So alright, I can use the suggested analyzer. But my question is: is
there a way to use an analyzer that would work with both character
types (english, and asian) simply by not returning matches them as
opposed to giving me an error?

Thanks a ton for any help.

Julio_Cesar_O · July 19, 2006, 5:21am

On 7/19/06, Julio Cesar O. [email protected] wrote:

This works OK. However, if you try searching like this:
`search_each’: : Error occured at <analysis.c>:701 (StandardError)
and I think search_each is going through all the fields (since I
explicitly said it should when I issued :default_field => “*” up
there), finding english chars, and trying to match them against the
chinese ones I supplied as a search query.

Actually, it’s not because of there is a comparison between Chinese
and English characters. That shouldn’t cause an error. The error is
being thrown because val can’t be decoded using the StandardAnalyzer.
Again, you need to check that val is correctly encoded and you have
your locale set correctly.The only times tokenizing happens are when
you add documents to the index and when you run a query through the
query parser. Apart from that, all operations on strings are done at
the byte level.
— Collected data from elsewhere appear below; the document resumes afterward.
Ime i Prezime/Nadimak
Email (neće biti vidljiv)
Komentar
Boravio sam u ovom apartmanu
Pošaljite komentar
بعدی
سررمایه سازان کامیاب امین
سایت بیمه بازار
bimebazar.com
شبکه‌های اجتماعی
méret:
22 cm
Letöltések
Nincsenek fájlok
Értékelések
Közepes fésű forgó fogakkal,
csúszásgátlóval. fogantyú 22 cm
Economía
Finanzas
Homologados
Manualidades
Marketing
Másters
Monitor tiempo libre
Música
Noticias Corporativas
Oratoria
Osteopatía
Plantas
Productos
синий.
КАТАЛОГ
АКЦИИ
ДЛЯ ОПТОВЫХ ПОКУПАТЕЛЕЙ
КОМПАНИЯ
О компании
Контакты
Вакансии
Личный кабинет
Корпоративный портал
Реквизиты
I hope that makes sense.

So alright, I can use the suggested analyzer. But my question is: is
there a way to use an analyzer that would work with both character
types (english, and asian) simply by not returning matches them as
opposed to giving me an error?

Thanks a ton for any help.

The answer to this question is that it already should work correctly.
Just make sure the locale is set correctly when the search method is
called and that whatever you pass as a query to the search method is
correctly encoded according to the locale.

Cheers,
Dave

Julio_Cesar_O · July 19, 2006, 5:36am

Reply to myself: yes:

ENV[‘LANG’] = ‘en_US.utf8’

Did the job.

Thanks!

Julio_Cesar_O · July 19, 2006, 5:27am

Does it take anything other than simply:

$KCODE = ‘u’

right in the beginning of the script?

I have that in place already.

(it’s CGI we’re talking about)